When the designer closed the door, a dignified, opulent silence fell over the star's dressing room.

Anny saw Ethan among the costume crew.

“What a nice surprise.”

She turned around, delighted, but the nurse from the Linden Clinic suddenly vanished; in his place was a man who turned out to be a member of the costume crew, and who, though he was tall and blond, bore only a faint resemblance to Ethan. Disappointed, Anny muttered an apology.

In those three seconds in which she had lit up with enthusiasm, the tall man noticed that his boss could not stand to see the star greeting such a lowly employee; the bullet had grazed his temple . . . He was reassured to see that Anny had been mistaken.
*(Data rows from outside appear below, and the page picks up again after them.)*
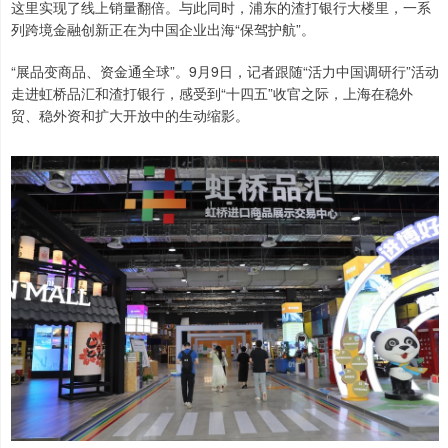
这里实现了线上销量翻倍。与此同时，浦东的渣打银行大楼里，一系
列跨境金融创新正在为中国企业出海“保驾护航”。
“展品变商品、资金通全球”。9月9日，记者跟随“活力中国调研行”活动
走进虹桥品汇和渣打银行，感受到“十四五”收官之际，上海在稳外
贸、稳外资和扩大开放中的生动缩影。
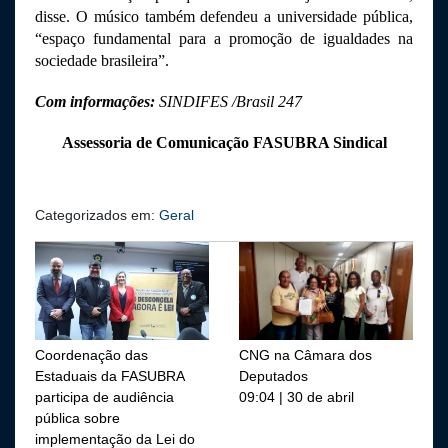
disse. O músico também defendeu a universidade pública, 
“espaço fundamental para a promoção de igualdades na 
sociedade brasileira”. 
Com informações: 
SINDIFES /Brasil 247
Assessoria de Comunicação FASUBRA Sindical
Categorizados em:
Geral
Coordenação das
CNG na Câmara dos
Estaduais da FASUBRA
Deputados
participa de audiência
09:04 | 30 de abril
pública sobre
implementação da Lei do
Nerves on edge—his usual state—the costume designer planted himself in front of Anny and growled, tight-lipped, “Anny, for your character we had agreed to use short sleeves. Sibyl, we want a woman with short sleeves! I can't imagine long sleeves. No, Sibyl, long sleeves would be ridiculous! Short sleeves are fine! That's the concept, I've imagined the whole line that way. So why is that hysterical director talking about long sleeves?”
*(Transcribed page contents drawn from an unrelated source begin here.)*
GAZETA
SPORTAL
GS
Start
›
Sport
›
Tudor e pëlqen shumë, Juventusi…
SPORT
Anny laughed and held her arms out to him.

“Because he's not filming a reportage on an accident victim.”

The costume designer suddenly saw the multiple gashes on Anny's skin left by the shards of glass.

“Oh, my poor baby, that's awful!”

He gazed at her arms, his mouth agape and eyes wide, his eyebrows twisted in consternation. Aghast, he said, “Does it hurt?”

“Not anymore.”

Anny thought her answer would erase his terrified grimace, but it remained etched on his face; basically the costume designer didn't care whether Anny was suffering or not, he was staring at her butchered flesh with concern that was solely aesthetic.